RIAA Chairman and CEO Cary Sherman stated that changing the qualification for their Album Award was the organization’s attempt to “recognize benchmarks of success in an evolving digital marketplace.” Now, according to the new system, 1,500 album streams will be equal to 10 track sales or 1 album sale.

While it does seem that the new rule will better reflect the ever-intangible “popularity” of certain albums and artists, it does seem odd that, effectively, one doesn’t need to pay for anything except a monthly subscription — or not even that, if you put up with ads — to help make an album Platinum (what one would have once called, synonymously, a “Platinum seller”).

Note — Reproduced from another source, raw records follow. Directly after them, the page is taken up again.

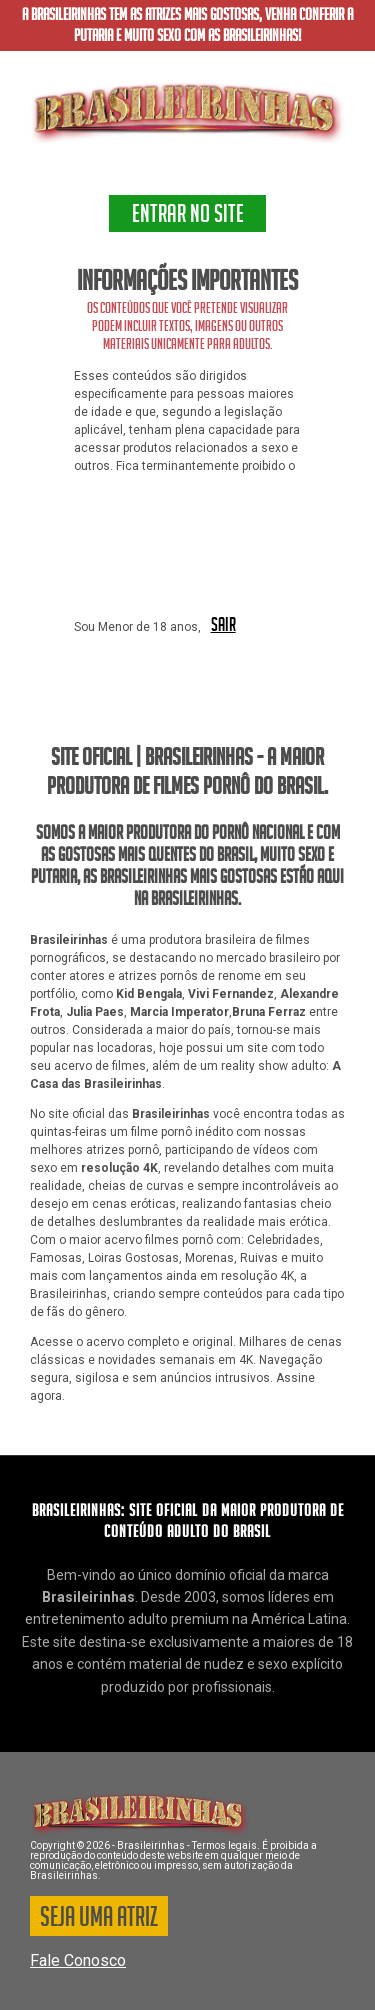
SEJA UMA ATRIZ (99, 1920)
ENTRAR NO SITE (188, 217)
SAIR (223, 626)
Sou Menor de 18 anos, (137, 627)
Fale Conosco (78, 1960)
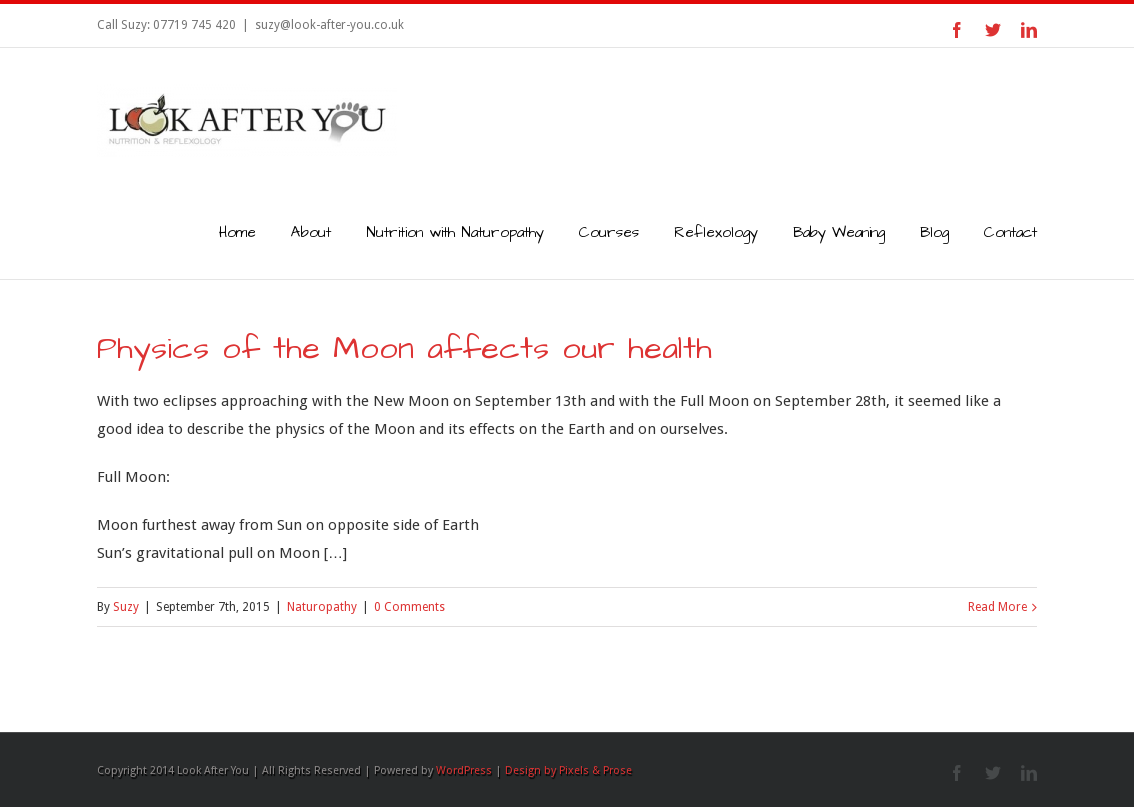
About (311, 232)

The Billboard charts have been counting streaming data toward the album charts for almost a year-and-a-half, which has left the Album Award to function apart as a separate, unbiased metric of commercial success. The dichotomous system seemed to provide a welcome kind of balance, though one could extrapolate less and less from a sociological perspective from the raw sales data than the ever-more-detailed Billboard charts. In the view of the RIAA, however, the Album Award is meant as a more general commendation of “success in the music marketplace,” and the exact definition of this “marketplace” is loosening drastically every year, or week.

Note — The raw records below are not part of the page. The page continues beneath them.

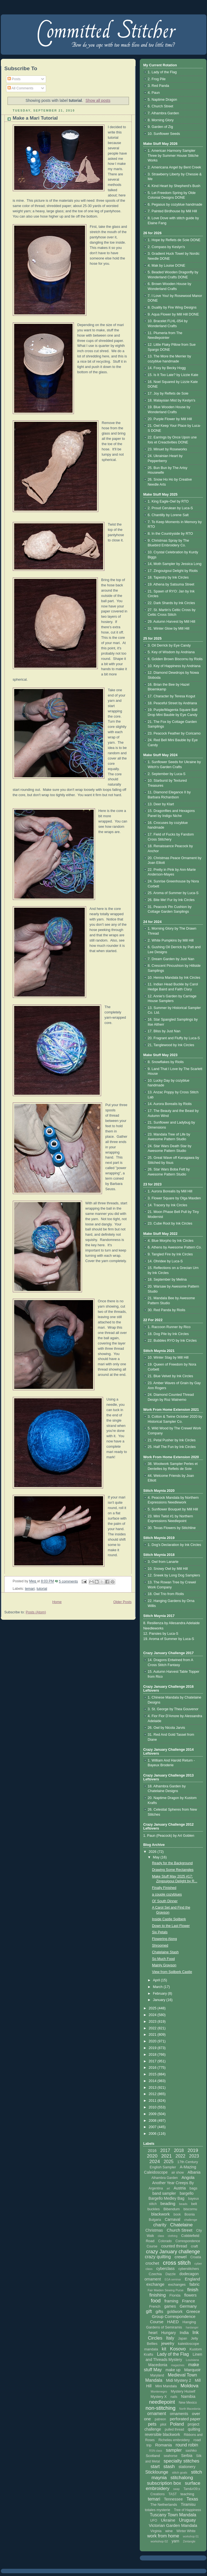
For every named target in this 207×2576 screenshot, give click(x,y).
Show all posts (98, 100)
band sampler (164, 2193)
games (170, 2306)
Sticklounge (156, 2472)
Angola (187, 2177)
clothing (172, 2235)
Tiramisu (188, 2504)
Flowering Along (164, 1939)
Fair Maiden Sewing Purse (165, 2290)
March (158, 1987)
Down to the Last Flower (171, 1926)
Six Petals (160, 1932)
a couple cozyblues (167, 1894)
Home (57, 1602)
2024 (153, 2015)
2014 (153, 2081)
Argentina (156, 2188)
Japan (182, 2338)
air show (177, 2172)
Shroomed (160, 1945)
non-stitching (161, 2408)
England (192, 2279)
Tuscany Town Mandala (173, 2514)
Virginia (155, 2531)
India (184, 2332)
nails (173, 2397)
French (154, 2306)
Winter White (186, 2531)
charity (159, 2224)
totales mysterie (157, 2510)
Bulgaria (155, 2220)
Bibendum (171, 2209)
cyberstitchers (188, 2269)
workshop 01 (191, 2536)
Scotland (153, 2456)
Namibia (188, 2396)
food (156, 2300)
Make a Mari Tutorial (35, 118)
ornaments (179, 2413)
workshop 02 (159, 2541)
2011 (153, 2101)
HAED (173, 2321)
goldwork (175, 2311)
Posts (14, 79)
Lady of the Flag (173, 2354)
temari (30, 1589)
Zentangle (189, 2541)
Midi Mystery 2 (178, 2380)
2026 (153, 1852)
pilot (163, 2424)
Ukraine (168, 2520)
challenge (190, 2219)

The new system begins officially from today (February 1) on, but as an inaugural gesture, the RIAA has unveiled a list of 17 albums that did extremely well on streaming that will now be officially classified as Gold or Platinum. Here is the full list from the press release:

Alt-J An Awesome Wave (Atlantic Records) Gold, Big Sean Dark Sky Paradise (Def Jam Recordings) Platinum, Brett Eldredge Bring You Back (Atlantic Nashville) Gold, Coldplay Ghost Stories (Atlantic/Parlophone) Platinum, Elle King Love Stuff (RCA) Gold, Fifth Harmony Reflection (Epic) Gold, Halsey Badlands (Astralwerks) Gold, Hozier Hozier (Columbia) Platinum, Kendrick Lamar To Pimp a Butterfly (Top Dawg Entertainment/Interscope) Platinum, Michael Jackson Thriller (Epic/Legacy) 32X Multi-Platinum, Miranda Lambert Platinum (RCA Nashville) Platinum, Romeo Santos Fórmula Vol. 2 (Sony Latin) 11X Diamante/RIAA Latin G&P Program, Sam Hunt Montevallo (MCA Nashville) 2X Multi-Platinum, Shawn Mendes Handwritten (Island Records) Platinum, The Weeknd Beauty Behind the Madness (XO/Republic Records) 2X Multi-Platinum, Vance Joy Dream Your life Away (Atlantic Records) Gold, and Wale Ambition (Atlantic Urban) Gold.

Among the achievements, even more times Platinum for Thriller and an actual Platinum certification for Miranda Lambert’s album called Platinum.

Even if the new Gold, Platinum, and Diamond charts reflect your own music taste a bit more, no longer will the rare, record-breaking commercial achievements of artists like Adele — who sold 15 million copies of her November album 25 in just one month — be easy to isolate.

The RIAA announcement, in some sense, leaves an odd aftertaste: What is music worth to anyone these days? Record labels will peacefully suffer over time from behind a veneer of apparent prosperity, and no one except those in the know will have to watch.

Nonetheless, congrats to Kendrick, the Weeknd, and Wale (LOL).